With the release of streams users are able to post "their" data to the NRT database themselves. Only constrains are:

get metadata

python
import requests
import json
import pandas as pd
from _io import StringIO

api_url = "https://ingest.o2a-data.de/rest/"
urn1 = "vessel:meteor:tsg_meteor:tsg_stb_meteor:salinity"
time1 = "2025-08-02T00:00:00"
time2 = "2025-08-02T23:59:59"

resp = requests.get(api_url +
                    "datasets?where=streams.code=IN=(" +
                    urn1 +
                    ");datetimeMax<='" +
                    time2 +
                    "';datetimeMin>='" +
                    time1 +
                    "'"
                    )

json.loads(resp.content)

The resulting json output is:

json
{
  "offset": 0,
  "hits": 1,
  "totalHits": 1,
  "records": [
    {
      "id": 4839394,
      "name": "",
      "datetime": "2025-08-04T02:35:51.587745",
      "datetimeMin": "2025-08-02T00:00:00",
      "datetimeMax": "2025-08-02T23:59:58",
      "values": 699686,
      "username": ""
    }
  ],
  "duration": 41
}

In this case only one record is available for the request.

  • id refers to the dataset ID, it is a unique identifier
  • datetime is the time when the dataset entered the database
  • datetimeMin is the earliest time of the data itself
  • datetimeMax is the latest time of the data itself
  • values is the count of all values in the dataset, it also includes the datetime element
  • username is the username who was responsible for ingestion, if '' or i.ngest@awi.de is the author the dataset was ingested centralized

Be aware that rather unspecific requests might result in huge server-side responses. Therefore it is strongly recommended apply filtering on the server-side by rsql (some hints might be found here ). Larger responses need to be paginated.

If you know a specific dataset ID its context info can be retrieved like this:

python
resp = requests.get(api_url +
                    "datasets/" +
                    str(4839394)
                    )

json.loads(resp.content)

The output looks familiar:

json
{
  "id": 4839394,
  "name": "",
  "datetime": "2025-08-04T02:35:51.587745",
  "datetimeMin": "2025-08-02T00:00:00",
  "datetimeMax": "2025-08-02T23:59:58",
  "values": 699686,
  "username": ""
}

There is more to discover -- the streams itself. Basically each stream represents one parameter URN and the corresponding data.
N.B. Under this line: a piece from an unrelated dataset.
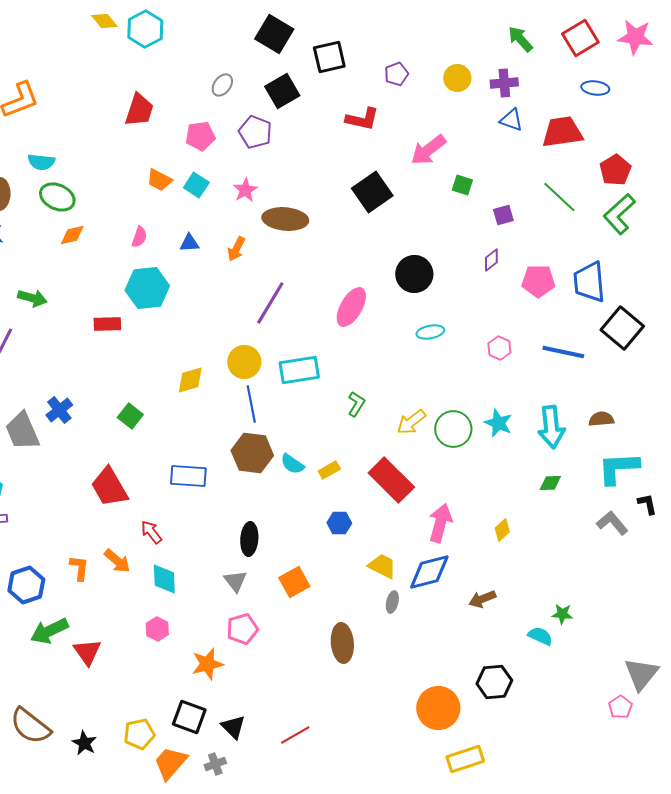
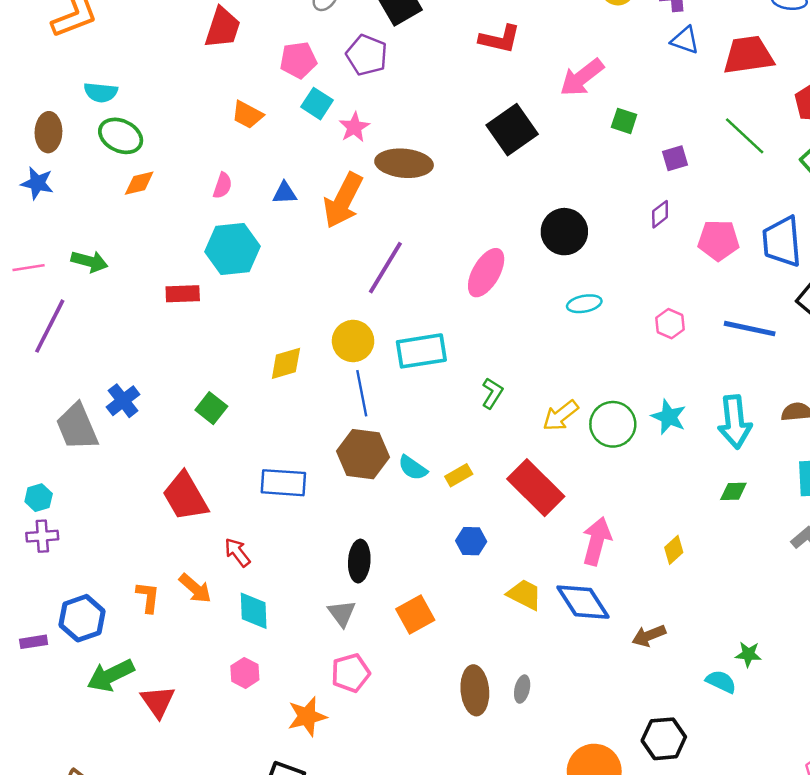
cyan square: (196, 185) -> (317, 104), moved
orange arrow: (236, 249) -> (343, 201), size x1.8
blue diamond: (429, 572) -> (583, 602), turned 72
gray ellipse: (392, 602) -> (522, 689), moved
We read the streams for the dataset ID 4839394 and print the first three items of the output (list).

python
resp = requests.get(api_url +
                    "datasets/" +
                    str(4839394) +
                    "/streams"
                    )

json.loads(resp.content)[0:3]
  • itemId numeric integer id of the item as in REGISTRY
  • itemUuid technically a string, uuid of the item as in REGISTRY
  • itemUrl the link leading to the item in REGISTRY
  • code string, the parameter code as in REGISTRY
  • id integer, the numeric of the data stream
  • unit string, the unit in which the data is measured
json
[
  {
    "itemId": 6072,
    "itemUuid": "0cc456ca-517b-475e-ad41-f0a42b3ac36c",
    "itemUrl": "https://registry.o2a-data.de/items/6072",
    "code": "vessel:meteor:course",
    "id": 4291,
    "unit": ""
  },
  {
    "itemId": 6072,
    "itemUuid": "0cc456ca-517b-475e-ad41-f0a42b3ac36c",
    "itemUrl": "https://registry.o2a-data.de/items/6072",
    "code": "vessel:meteor:headt",
    "id": 7792,
    "unit": "deg"
  },
  {
    "itemId": 6072,
    "itemUuid": "0cc456ca-517b-475e-ad41-f0a42b3ac36c",
    "itemUrl": "https://registry.o2a-data.de/items/6072",
    "code": "vessel:meteor:poslat",
    "id": 4287,
    "unit": ""
  }
]

As can be seen poslat and headt are not properly defined in REGISTRY, since the units are empty ''. Nonetheless the respective data streams contain numeric content.

get data data

By a litte extension of the call the data itself can be downloaded as well. In this case the content is retrieved as json. As a json it gives some extra. By asking for the keys it can be seen what is available.

python
resp = requests.get(api_url +
                    "datasets/" +
                    str(4839394) +
                    "/data" +
                    "?format=application/json",
                    headers = {"accept": "application/json"},
                    )

a=json.loads(resp.content)

a.keys()
dict_keys(['datetimeMin', 'datetimeMax', 'withQualityFlags', 'sensors', 'data'])

a['sensors']
['vessel:meteor:course', 'vessel:meteor:headt', 'vessel:meteor:poslat', 'vessel:meteor:poslon', 'vessel:meteor:sound_velocity', 'vessel:meteor:speed_over_ground', 'vessel:meteor:tsg_meteor:tsg_bb_meteor:conductivity', 'vessel:meteor:tsg_meteor:tsg_bb_meteor:sound_velocity_external', 'vessel:meteor:tsg_meteor:tsg_bb_meteor:density', 'vessel:meteor:tsg_meteor:tsg_bb_meteor:salinity', 'vessel:meteor:tsg_meteor:tsg_bb_meteor:sound_velocity_internal', 'vessel:meteor:tsg_meteor:tsg_bb_meteor:water_temperature_sbe45', 'vessel:meteor:tsg_meteor:tsg_bb_meteor:water_temperature_sbe38', 'vessel:meteor:tsg_meteor:tsg_stb_meteor:conductivity', 'vessel:meteor:tsg_meteor:tsg_stb_meteor:sound_velocity_external', 'vessel:meteor:tsg_meteor:tsg_stb_meteor:density', 'vessel:meteor:tsg_meteor:tsg_stb_meteor:salinity', 'vessel:meteor:tsg_meteor:tsg_stb_meteor:sound_velocity_internal', 'vessel:meteor:tsg_meteor:tsg_stb_meteor:water_temperature_sbe45', 'vessel:meteor:tsg_meteor:tsg_stb_meteor:water_temperature_sbe38']

a['data'][0:2]
[['2025-08-02T00:00:00.000', 309.1, 309.2, 43.927850416666665, -35.98171421666667, 1525.6, 10.5, None, None, None, None, None, None, None, None, None, None, None, None, None, None], ['2025-08-02T00:00:01.000', 308.5, 309.1, 43.92788051666667, -35.981766633333336, 1525.6, 10.4, None, None, None, None, None, None, None, None, None, None, None, None, None, None]]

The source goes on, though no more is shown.